2. ### wmodavis Well-Known Member

Oct 23, 2010
737
149
Because the ac impedance of an ideal power supply or DC battery is zero.

In reality they are not quite zero but close enough such that the PS actual impedance is much less then other circuit impedances and so zero is a good approximation.

3. ### crutschow Expert

Mar 14, 2008
12,573
3,082
Because the two analyses are entirely different. For DC analysis we are determining the bias conditions of the circuit DC power paths from power supply to ground, whereas for AC analysis we are determining the operating parameters of the AC signal path from input to output. Those two pathways are very different, thus the parameters we calculate for the analyses are different.

4. ### WBahn Moderator

Mar 31, 2012
17,459
4,701
It is because the analysis you are talking about is nothing more than analysis via superposition, meaning that the circuit is analyzed more than one, but each supply is turned on in exactly one of the analyses. Then the total response is the sum of all of the responses.

If you had a linear circuit that has, say, a DC source and two AC sources at different frequencies, you would do the analysis three times, one for each source with the impedance of the components evaluated at that source's frequency (i.e., 0 for DC).

If you have a transistor circuit, the the same idea is being used, but with a slight-of-hand to deal with the nonlinear nature of the transistors and diodes and such. So we once again split the analysis into two pieces. In one we turn on all, but only, the DC sources and solve the circuit under those conditions. We call this the "DC", the "bias", or the "large-signal" response. Then, we replace the nonlinear components with linear models that are reasonably good as long as the signals aren't too large (with "too large" being signals that result in our model no longer being "reasonably good"). We call this the "small-signal" response, even though the signals are not always what we might call "small". We then analyze the circuit again with only the non-DC sources turned on. As before, the total response is the sum of the two, the frequently we only care about the nature of the small-signal response (but, if you are actually building the thing, you can't ignore the DC response).

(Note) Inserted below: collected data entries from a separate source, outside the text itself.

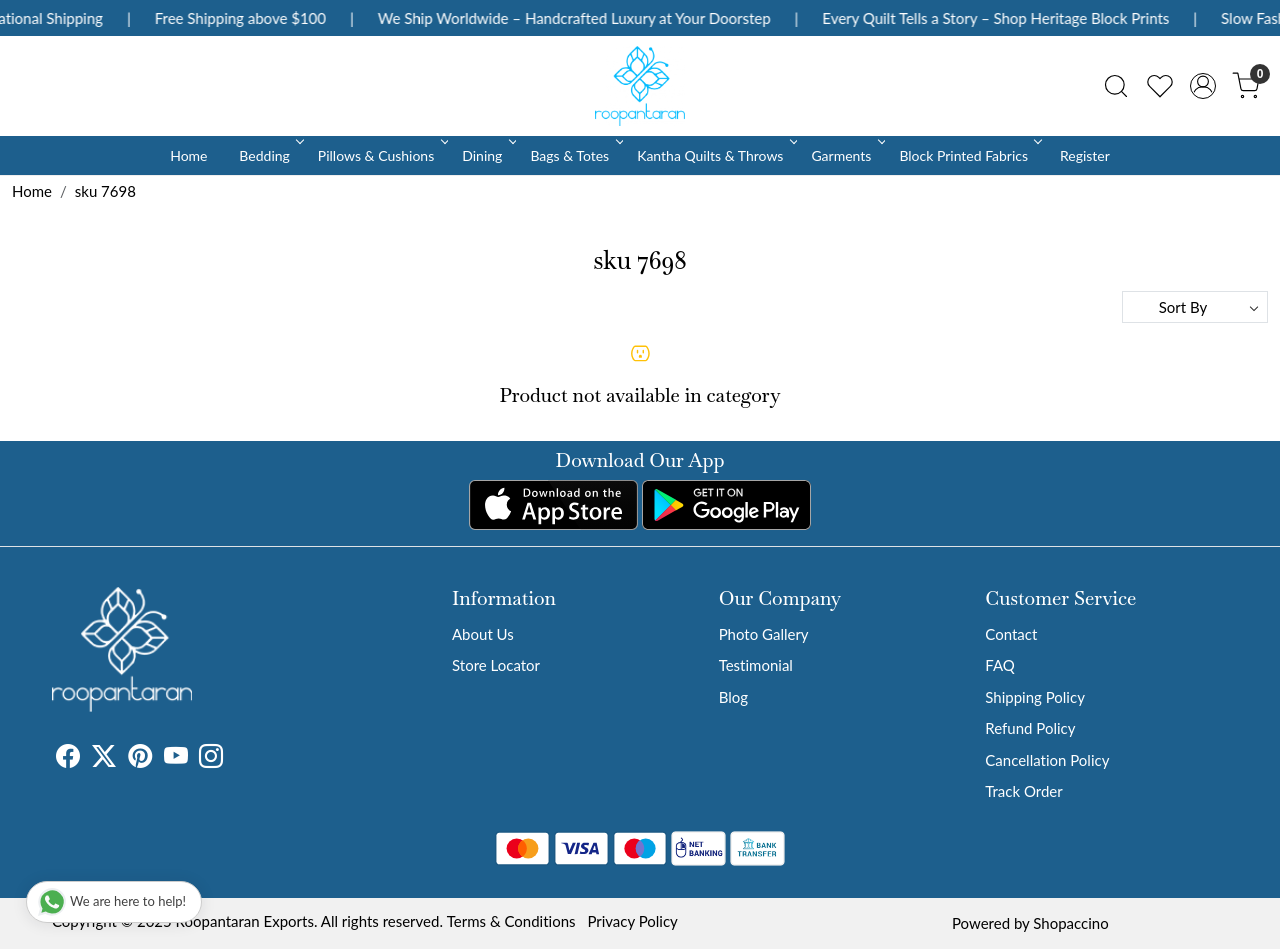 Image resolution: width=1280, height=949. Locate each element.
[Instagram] (211, 759)
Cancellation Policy (1047, 760)
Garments (846, 155)
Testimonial (756, 665)
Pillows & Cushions (381, 155)
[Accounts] (1203, 86)
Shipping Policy (1035, 697)
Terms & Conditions (511, 921)
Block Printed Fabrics (969, 155)
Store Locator (496, 665)
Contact (1011, 634)
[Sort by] (1195, 307)
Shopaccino (1070, 923)
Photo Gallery (764, 634)
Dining (487, 155)
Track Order (1023, 791)
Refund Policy (1030, 728)
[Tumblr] (235, 759)
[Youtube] (176, 759)
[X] (104, 759)
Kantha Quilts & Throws (715, 155)
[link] (1116, 86)
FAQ (1000, 665)
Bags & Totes (575, 155)
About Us (483, 634)
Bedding (269, 155)
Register (1085, 155)
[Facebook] (68, 759)
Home (188, 155)
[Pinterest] (140, 759)
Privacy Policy (632, 921)
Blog (733, 697) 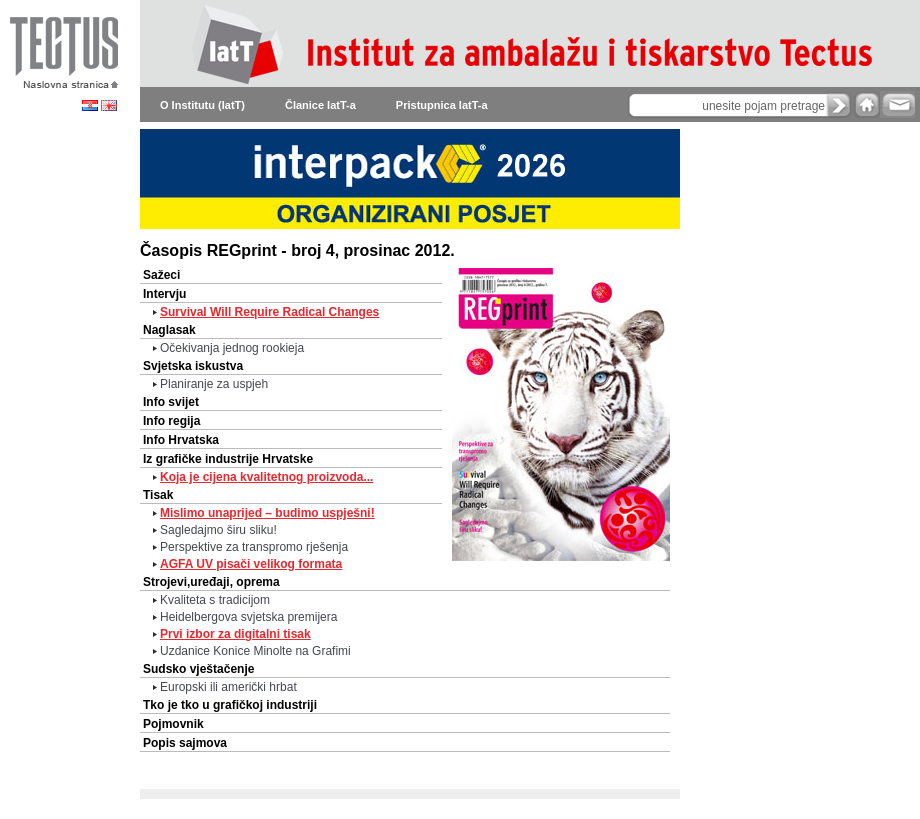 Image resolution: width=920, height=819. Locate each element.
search (839, 105)
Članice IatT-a (320, 105)
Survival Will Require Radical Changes (269, 312)
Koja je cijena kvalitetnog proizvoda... (266, 477)
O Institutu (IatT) (202, 105)
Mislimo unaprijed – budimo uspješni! (267, 513)
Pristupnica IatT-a (442, 105)
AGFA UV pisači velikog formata (251, 564)
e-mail (897, 104)
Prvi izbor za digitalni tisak (235, 634)
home (867, 104) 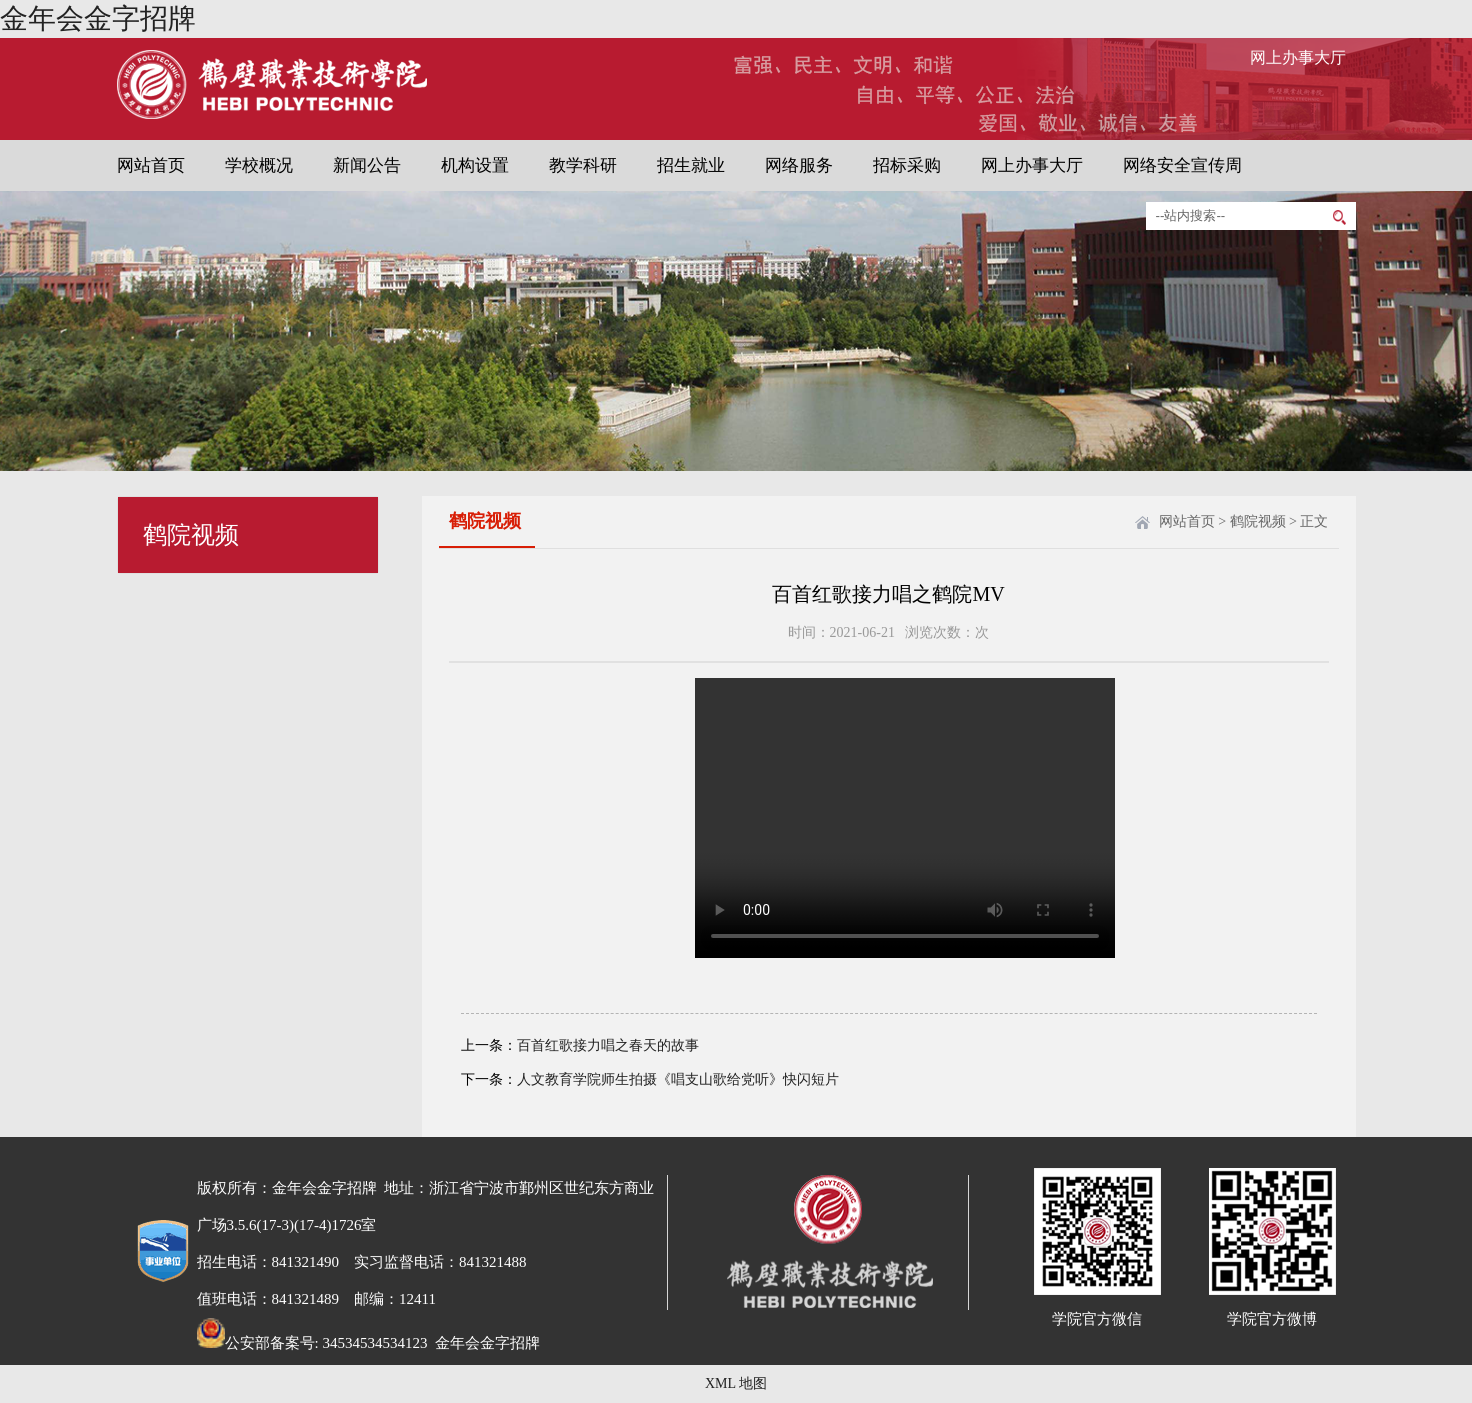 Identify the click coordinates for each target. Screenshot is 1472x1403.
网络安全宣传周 (1182, 165)
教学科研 (583, 165)
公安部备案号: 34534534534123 (312, 1343)
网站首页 (151, 165)
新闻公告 (367, 165)
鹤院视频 (1258, 521)
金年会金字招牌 (98, 18)
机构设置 (475, 165)
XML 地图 (736, 1383)
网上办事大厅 (1298, 57)
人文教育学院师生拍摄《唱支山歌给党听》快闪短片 (678, 1079)
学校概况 (259, 165)
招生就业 (691, 165)
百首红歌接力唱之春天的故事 (608, 1045)
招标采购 (907, 165)
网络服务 (799, 165) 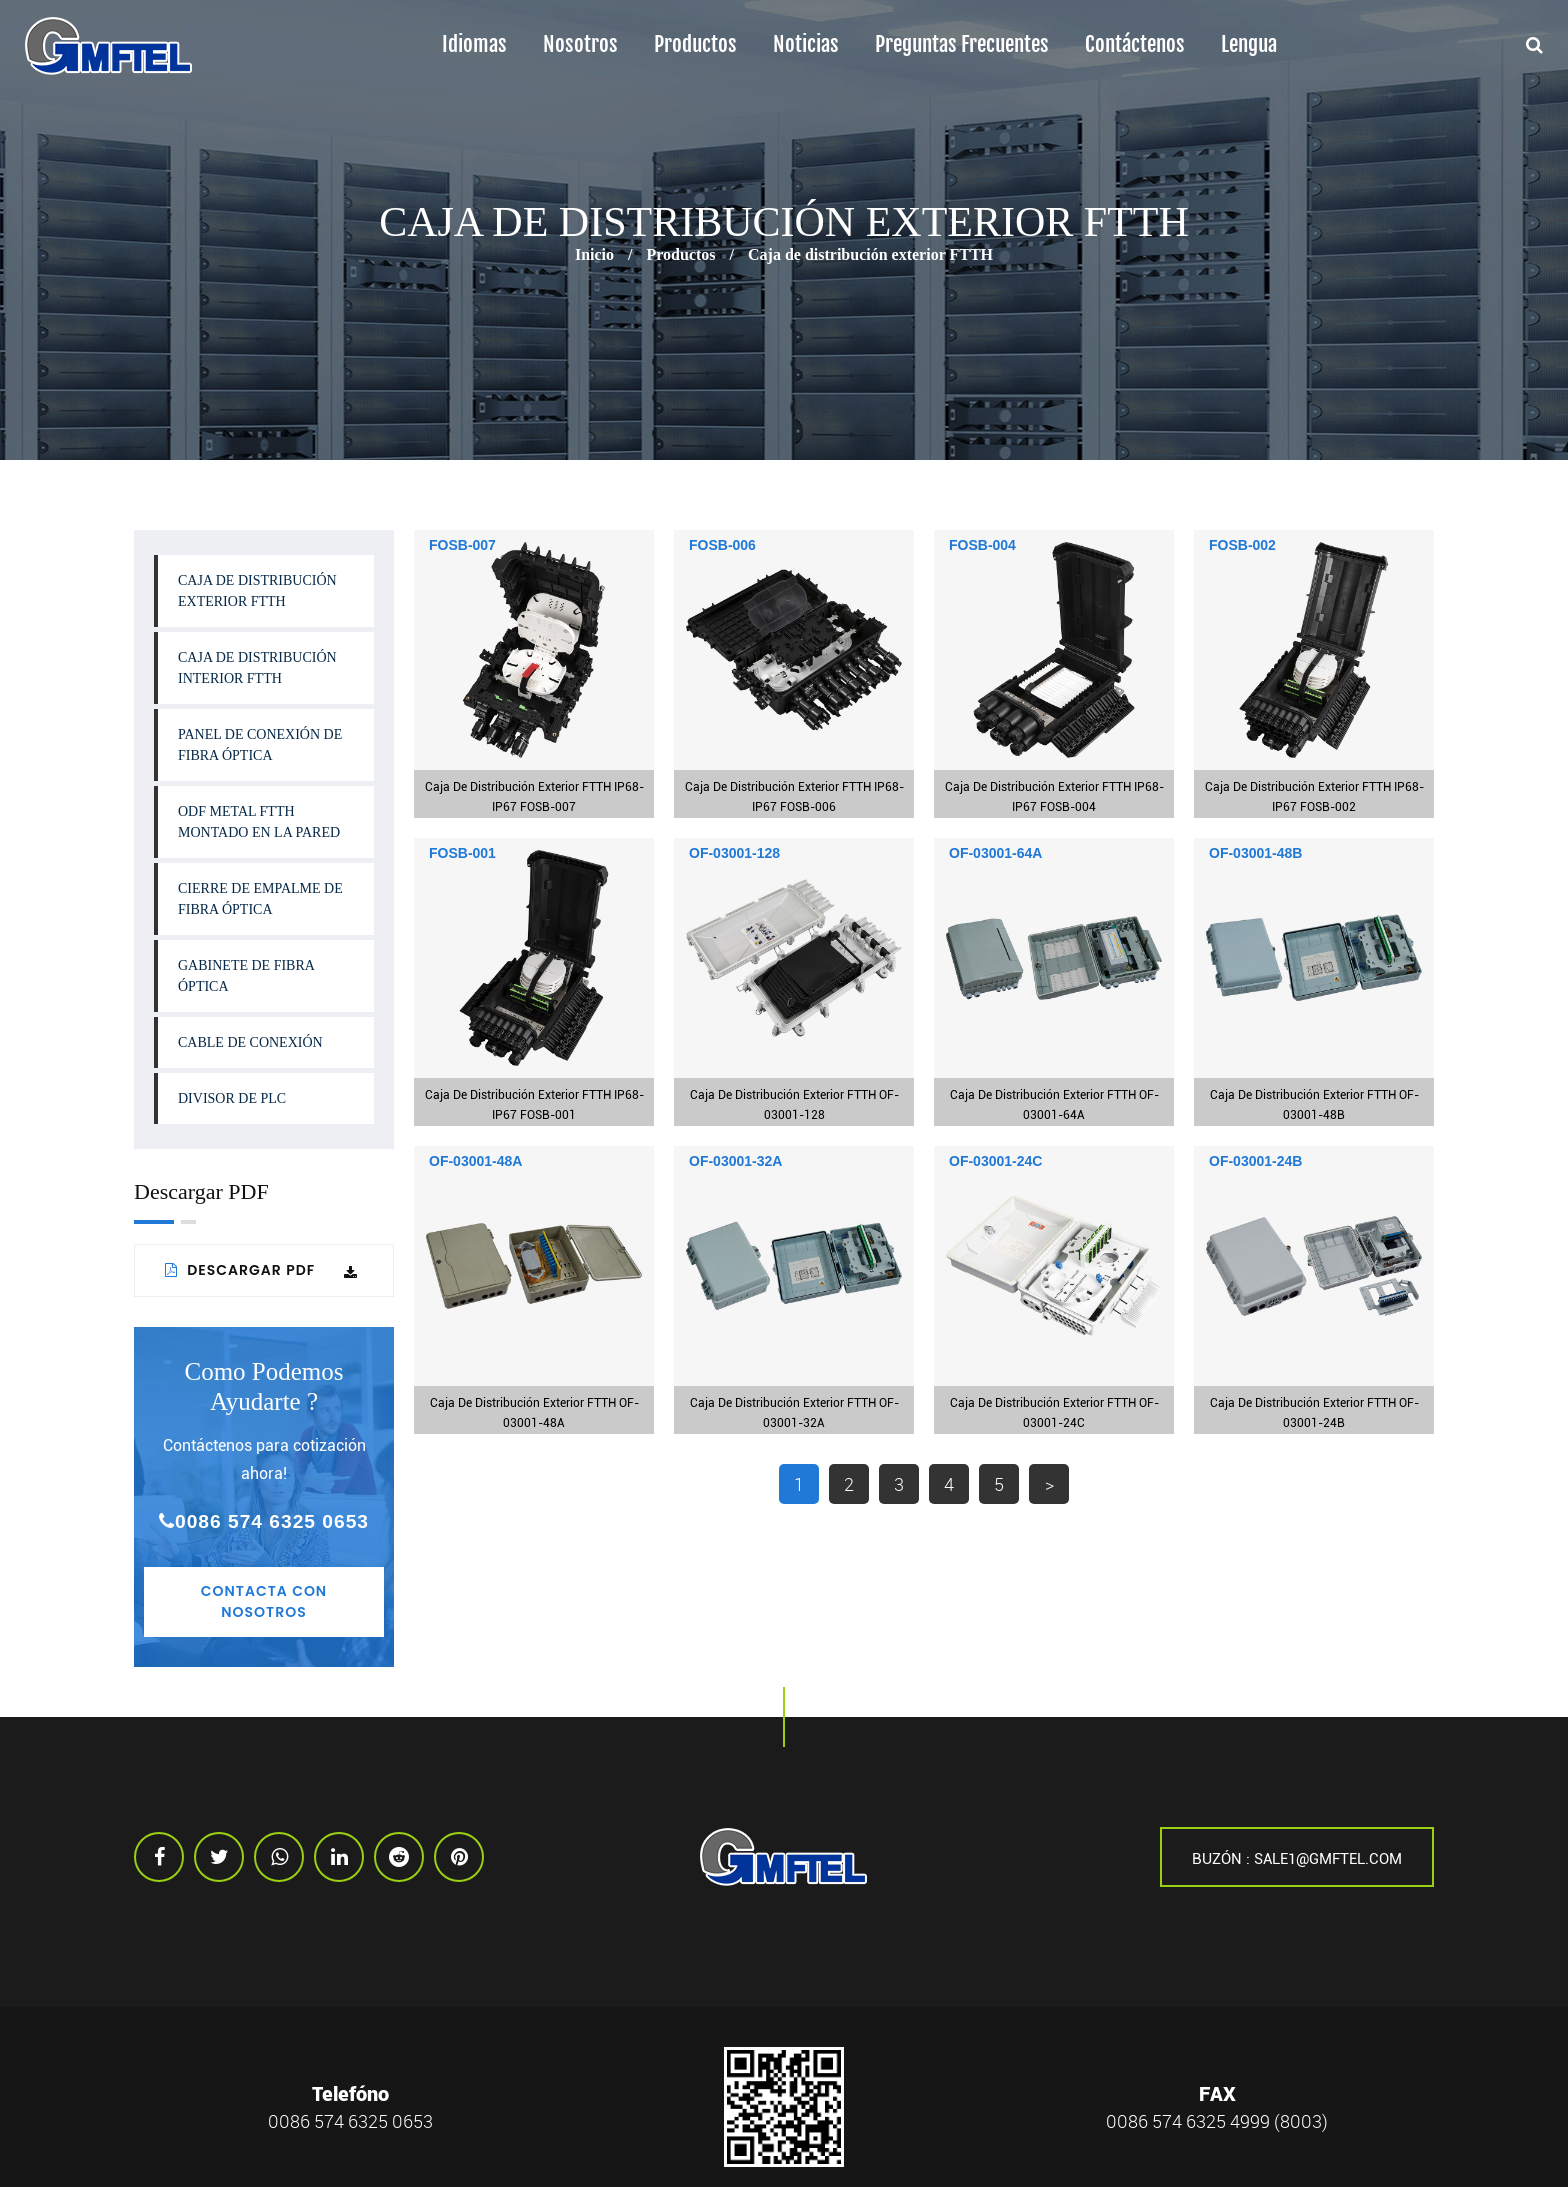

So, with this in mind, imagine a circuit that has +12V and -12V supplies and nothing but two resistors in series going from +12V to =12V. Call the junction between the two resistors Node A. Now connect Node A to Node B, which is the output of a sinusoidal voltage signal. The DC response will have 24V across the two resistors and come up with some voltage at Node A via a voltage divider. There will be no contribution from the sinusoidal source both because it is turned off, but more importantly because the capacitor looks like a short-circuit at DC. Now do the small-signal response by turning off the two DC sources. This puts the the two far ends of the resistors both at 0V and, since the other ends are both connected to Node A, they are in parallel. We now have a series RC circuit driven by our sinusoidal source. We analyze it and get the signal at Node A from that source. The complete voltage at Node A is then the sum of the DC bias point and the sinusoidal small-signal.